This change will not be a single PR. I'm creating a parent task to track the work that needs to be done.

Initially, these changes will not be accessible at all (e.g. nothing will use a v2 writer by default)

Complete implementation

Switchover

  • Introduce concept of "max writer version" to lance datasets
  • Add writer version to v2 writer which will control what encodings are used
  • Add a migration command that will allow a dataset to switch over to v2 files and/or upgrade the writer version
  • Clear documentation around version capabilities and benefits
  • Change the writer default to write v2 files #2394

Columnar Encodings for Random Access

Design: https://docs.google.com/document/d/19QNZq7A-797CXt8Z5pCrDEcxcRxEE8J0_sw4goqqgIY/edit?usp=sharing

  • Breakdown into list of tasks

Benchmarking

Low Priority

  • Add out-of-batch coalescing #1960
  • Union type
  • Add support for fixed size list as a logical encoding
  • Potentially new encodings
    • Compressed bitmap encoding
    • Per-column dictionary encoding
    • Delta encoding
  • Make it possible for users to supply their own encodings
  • Add example showing how to create a custom encoding
  • Allow specifying readahead as bytes instead of rows
@wjones127 wjones127 added this to the (WIP) Lance Roadmap milestone Mar 12, 2024
@wjones127 wjones127 mentioned this issue Mar 15, 2024
20 tasks
westonpace added a commit that referenced this issue Apr 9, 2024
The motivation and bigger picture are covered in more detail in
#1929

This PR builds on top of #1918 and
#1964 to create a new version of
the Lance file format.

There is still much to do, but this end-to-end MVP should provide the
overall structure for the work.

It can currently read and write primitive columns and list columns and
supports some very basic encodings.
@westonpace westonpace changed the title Lance File Format Version 0.2 Lance File Format Version 2 (technically v0.3) Apr 17, 2024
@niyue
Copy link
Contributor

niyue commented May 13, 2024

Hey @westonpace, I'm intrigued by the v2 format and I'm looking into adding support for general compression. I'd like to explore the possibility of encoding each page's buffer with zstd compression, similar to Arrow IPC's record batch body buffer compression. However, Lance's v2 format seems to offer more flexibility, as different fields may use different page sizes.
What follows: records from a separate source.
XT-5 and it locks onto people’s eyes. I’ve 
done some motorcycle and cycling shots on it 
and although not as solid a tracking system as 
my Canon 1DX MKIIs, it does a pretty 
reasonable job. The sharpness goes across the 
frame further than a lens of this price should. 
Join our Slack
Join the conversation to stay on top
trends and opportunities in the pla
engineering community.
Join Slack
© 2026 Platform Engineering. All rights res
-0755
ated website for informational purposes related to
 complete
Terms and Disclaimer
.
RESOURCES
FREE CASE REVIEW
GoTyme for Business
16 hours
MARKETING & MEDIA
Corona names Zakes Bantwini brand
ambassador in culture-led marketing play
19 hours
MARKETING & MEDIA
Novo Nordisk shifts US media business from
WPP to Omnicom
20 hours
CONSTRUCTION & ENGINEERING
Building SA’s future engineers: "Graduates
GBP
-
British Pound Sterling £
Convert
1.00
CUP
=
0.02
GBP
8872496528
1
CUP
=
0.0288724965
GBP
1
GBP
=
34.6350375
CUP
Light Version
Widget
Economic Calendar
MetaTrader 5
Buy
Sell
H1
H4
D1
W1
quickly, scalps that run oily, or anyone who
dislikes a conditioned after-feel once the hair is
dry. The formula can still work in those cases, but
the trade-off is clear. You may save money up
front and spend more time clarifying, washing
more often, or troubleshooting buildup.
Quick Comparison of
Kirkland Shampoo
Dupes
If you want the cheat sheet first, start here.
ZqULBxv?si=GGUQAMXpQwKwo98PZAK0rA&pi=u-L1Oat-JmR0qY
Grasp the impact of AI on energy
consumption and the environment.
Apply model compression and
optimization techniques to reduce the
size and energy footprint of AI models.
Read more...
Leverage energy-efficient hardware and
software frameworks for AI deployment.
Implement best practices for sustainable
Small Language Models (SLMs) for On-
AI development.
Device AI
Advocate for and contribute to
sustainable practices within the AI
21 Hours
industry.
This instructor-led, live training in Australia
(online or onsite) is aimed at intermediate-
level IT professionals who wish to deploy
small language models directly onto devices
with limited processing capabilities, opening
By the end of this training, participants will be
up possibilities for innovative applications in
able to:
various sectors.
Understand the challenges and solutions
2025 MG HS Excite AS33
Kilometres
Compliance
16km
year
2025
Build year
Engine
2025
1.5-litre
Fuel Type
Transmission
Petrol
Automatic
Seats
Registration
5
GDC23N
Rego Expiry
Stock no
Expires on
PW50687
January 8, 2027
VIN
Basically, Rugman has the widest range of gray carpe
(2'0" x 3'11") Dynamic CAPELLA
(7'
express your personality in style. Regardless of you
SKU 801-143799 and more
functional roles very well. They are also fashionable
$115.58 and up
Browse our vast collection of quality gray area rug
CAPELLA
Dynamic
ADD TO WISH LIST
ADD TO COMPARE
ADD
I've taken a look at the code and glanced over the current implementation. It seems that logical encoders like PrimitiveFieldEncoder are hardcoded to use the physical encoder ValueEncoder internally. I believe the "General compression" encoder would be a type of physical encoder, but I'm unsure how to integrate this new physical encoder into ValueEncoder. Do you have any guidance on this? Additionally, do you think it's the right time to pursue such an enhancement, considering that this part of the codebase is still actively being developed? Thanks for any insights you can provide.

@westonpace
Copy link
Contributor Author

Hello again @niyue :)

It seems that logical encoders like PrimitiveFieldEncoder are hardcoded to use the physical encoder ValueEncoder internally

You're right that there is a piece missing at the moment. There will need to be some kind of "encoding picker" API that will need to be extensible. This component often calculates some basic statistics to figure out which encoding would be best to apply. For example, encodings like RLE are often only applied if there is a small range of possible values. I think we will also want some kind of mechanism for user configuration but I'm not entirely sure what shape that will take yet (maybe field metadata). For now, I think we can probably choose whether or not to apply general compression based on an environment variable. Then we can hook it into the configuration mechanism later, once it's been developed. So, if the environment variable is set, all value buffers will have general compression applied. If it is not set, no buffers will.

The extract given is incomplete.